Question

If a = 2b and b = c/4, then a =

• A. 8c
• B. 2c
• C. c
• D. c/2
• E. c/8

Hint:

When you have a chain of relationships like this (a in terms of b, b in terms of c), simply substitute one into the other to find the direct relationship between the first and last variables.

Answer 1

The Correct Option is D

Step 1: Understanding the Concept:
The question asks to express the variable \(a\) in terms of \(c\) by using the given relationships between \(a, b,\) and \(c\).
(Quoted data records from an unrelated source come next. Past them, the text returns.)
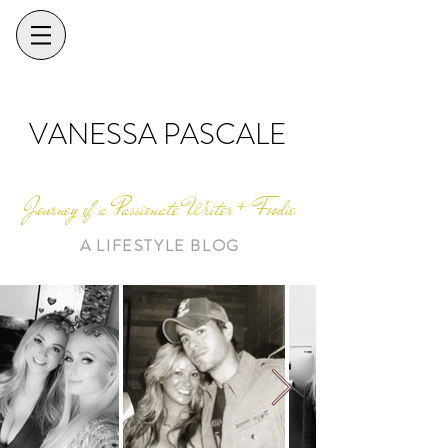
VANESSA PASCALE
Journey of a Passionate Writer + Foodie
A LIFESTYLE BLOG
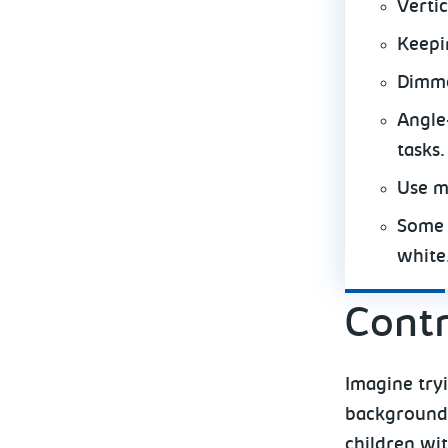
Verti
Keepi
Dimme
Angle-
tasks.
Use m
Some 
white
Contr
Imagine tryi
background.
children wi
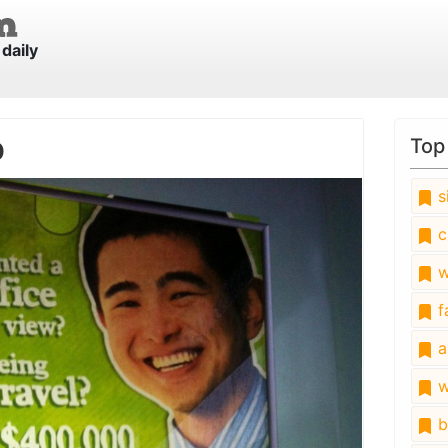
daily
b
Top
s
c
w
fa
a
w
b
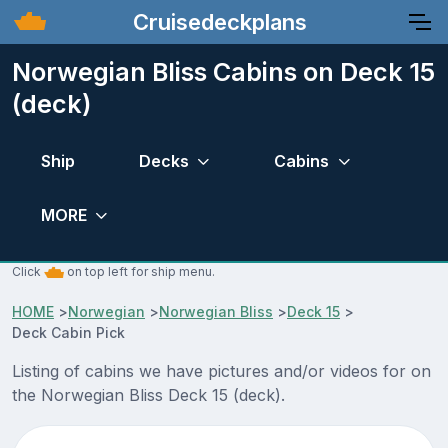
Cruisedeckplans
Norwegian Bliss Cabins on Deck 15
(deck)
Ship
Decks
Cabins
MORE
Click
on top left for ship menu.
HOME
>
Norwegian
>
Norwegian Bliss
>
Deck 15
>
Deck Cabin Pick
Listing of cabins we have pictures and/or videos for on
the Norwegian Bliss Deck 15 (deck).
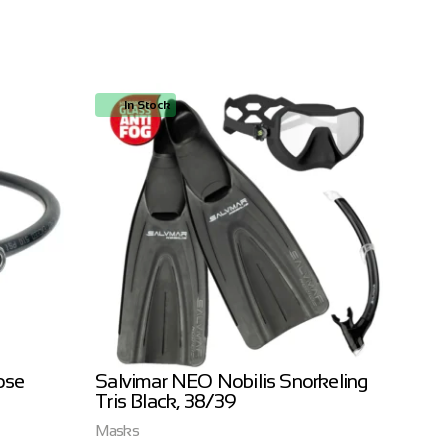
In Stock
In
ose
Salvimar NEO Nobilis Snorkeling
Salvi
Tris Black, 38/39
3.0m
Masks
Salvim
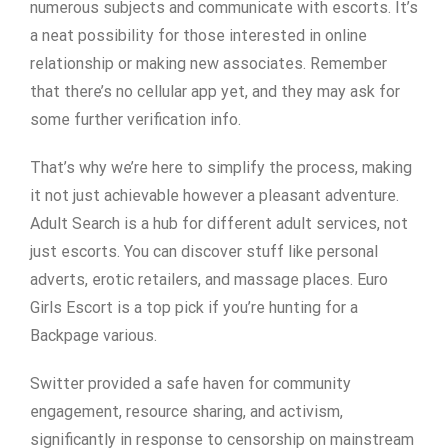
numerous subjects and communicate with escorts. It’s
a neat possibility for those interested in online
relationship or making new associates. Remember
that there’s no cellular app yet, and they may ask for
some further verification info.
That’s why we’re here to simplify the process, making
it not just achievable however a pleasant adventure.
Adult Search is a hub for different adult services, not
just escorts. You can discover stuff like personal
adverts, erotic retailers, and massage places. Euro
Girls Escort is a top pick if you’re hunting for a
Backpage various.
Switter provided a safe haven for community
engagement, resource sharing, and activism,
significantly in response to censorship on mainstream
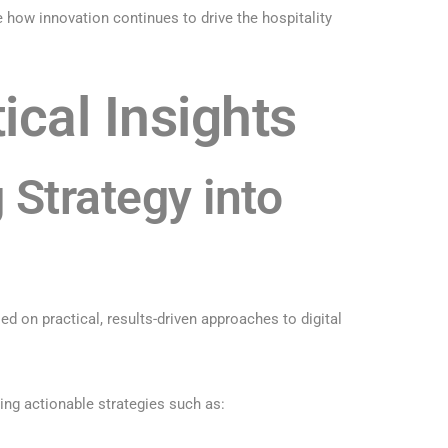
how innovation continues to drive the hospitality
ical Insights
 Strategy into
d on practical, results-driven approaches to digital
ring actionable strategies such as:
This is a substitution problem.
Step 2: Key Formula or Approach:
We have two equations:
Equation (1): \(a = 2b\)
Equation (2): \(b = c/4\)
Substitute the expression for \(b\) from Equation (2) into Equation (1).
Step 3: Detailed Explanation:
Start with the first equation:
\[ a = 2b \]
Now, replace \(b\) with its equivalent expression from the second equation, which is \(c/4\):
\[ a = 2 \times \left(\frac{c}{4}\right) \]
Multiply the terms:
\[ a = \frac{2c}{4} \]
Simplify the fraction by dividing both the numerator and the denominator by 2:
\[ a = \frac{c}{2} \]
Step 4: Final Answer:
The value of \(a\) in terms of \(c\) is \(c/2\), which corresponds to option (D).